More potentially good news: the LC5 of Kaabong District, the highest elected district official, visited Timu this afternoon. He came after hearing numerous reports about the state of hunger. Maybe after seeing things first-hand, he will be compelled to do something about it.

On this, our second day of Hunger Week, I awoke feeling more empty than hungry. But my body was definitely weaker. We went about our normal work routine until lunch when we had maize-meal and beans again. Late morning I felt nauseated for a couple of hours. After eating two large servings of maize-meal and beans, I got all dizzy and had to lie down for a while. It wasn't until late afternoon that I started to feel like I had profited nutritionally from lunch. In the evening I spent over an hour pruning one of our acacia trees with my hatchet. At first I noticed how weak my arms felt, but the more I worked, the more energy I seemed to have. Perhaps I was tapping into reserves. That must be what the Ik do all the time when they work hard in the gardens without eating much.

Coming up from the office, we ran into a middle-aged man named Anton.
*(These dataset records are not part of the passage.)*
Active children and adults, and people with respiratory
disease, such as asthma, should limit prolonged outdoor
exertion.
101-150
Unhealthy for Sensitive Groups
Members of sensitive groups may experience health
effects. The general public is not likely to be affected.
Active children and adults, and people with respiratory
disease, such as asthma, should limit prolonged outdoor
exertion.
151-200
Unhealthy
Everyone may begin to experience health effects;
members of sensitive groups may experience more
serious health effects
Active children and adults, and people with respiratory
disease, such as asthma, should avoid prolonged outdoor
I asked him what he was up to, and he replied Ipasoi, meaning literally 'I'm useless'. He said he hadn't even gone to the garden today because his arms had no strength. Tawana ɲeƙa ncik, he said. "Hunger is afflicting me" (That's one way they say 'I'm hungry'.) This evening, swinging that hatchet nearly in vain because I had little strength, I could really sympathize with Anton. 

Today, eating a large meal initially made me feel much worse than not eating anything. Perhaps that's why so many Ik prefer drinking mes (beer made from maize or sorghum) over eating solid foods. When you're not eating solid foods regularly, the body seems to accept liquids much better. By now, even the thought of solid food isn't all that appealing.

On Amber's evening village visit, someone gave her a handful of roasted watermelon seeds. When she got home, she gave me a few. They tasted so savory and delicious. Once my almost mindless habit of snacking on this and that has been broken, it's amazing how delightful a simple snack like those roasted seeds can be. Snacking when you actually need nutrition versus snacking for other reasons (boredom, indecision, habit, cravings, peer pressure, instant gratification, etc.) is a blessed aspect of our human existence, of our original need to eat in order to survive. 

A final thought for today: even when you're hungry, life goes on. Relationships go on. Work goes on. The world around you goes on. Food is needed for physical survival, yes. Cooking and enjoying food as a social event is a marvelous blessing, yes. But life does not consist in food alone. Man cannot live by bread alone.